We hear the cry that black lives matter. Yet we sit and sigh while more lives are scratched each day. But, when our sons are killed by others, our “community” programs initiate all sorts of protests in various ways.
Actually, all created life should be of equal concern—from the very moment that one is snatched away—with head laid down in death, loved ones too, also succumb and just about lose their way.
Not to mention the fact, that each time a “perp” is carted off to jail, another son is removed from the street. His dear family, then, is forced to meet the process of suffering from the cell—here yet is a different form of hell.

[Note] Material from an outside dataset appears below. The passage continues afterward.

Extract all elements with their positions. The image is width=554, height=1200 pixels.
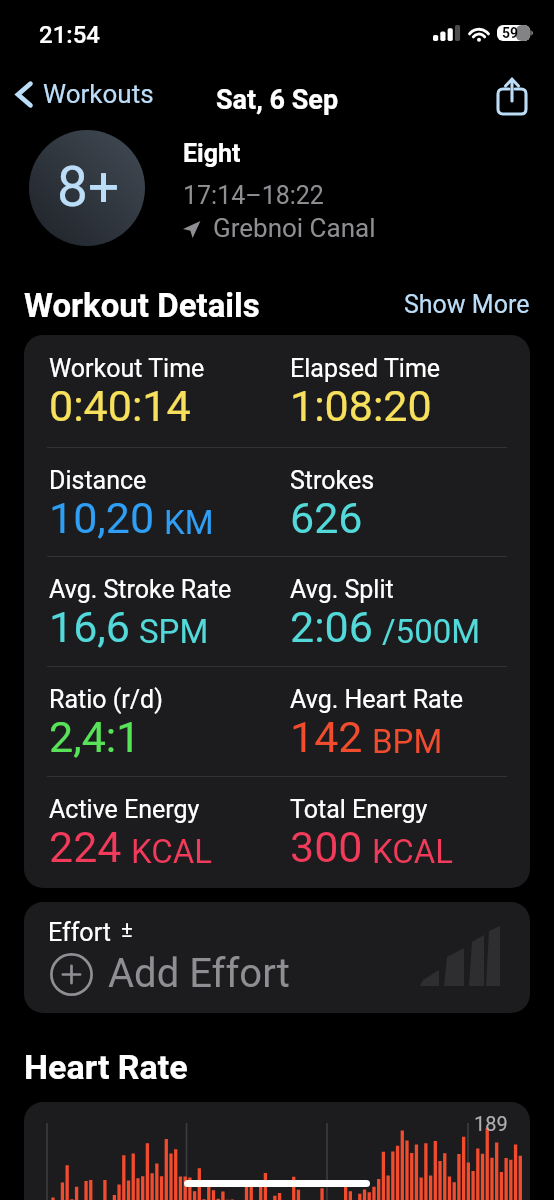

I agree that black life matters, but wherein do these lives hold their value? Is it only when stolen by one of a different race? When did the worth of our children so depreciate? Are these poor sons’ still not just as cut-down and shortened when murdered by one’s own clone?
It would appear that we complain more loudly in protest when the lives of our boys’ are shortened by someone of another color, than when our lifecycles are stolen by the actions of our own—(someone with deep, dark tones).
Why are we not distraught when our children are caught (either as victims of violent death or as a prisoner for their crime)? Are these stolen lives suddenly more meaningful when killed by others, over those losses which are reported to occur over 100,000 times?
When the media cries in protest that black life matters too, are we to believe that black life slayed by someone else is deemed worthy of more praise or that we must evoke just cause? For these hundreds of slaughtered ones, is there no healing gauze?
The truth be told, it would appear that we are prone to loudly object when black lives are prematurely checked by someone who sits in the other net. But we are curiously mousy quiet and refuse to fuss when these deaths are attributed to those who seem to look like one of us.
Though we may demonstrate, and cry and chatter for a while, it makes one wonder, just how much—really, does black shattered life matter—though the truth cuts like a knife, how long before we take up this fight?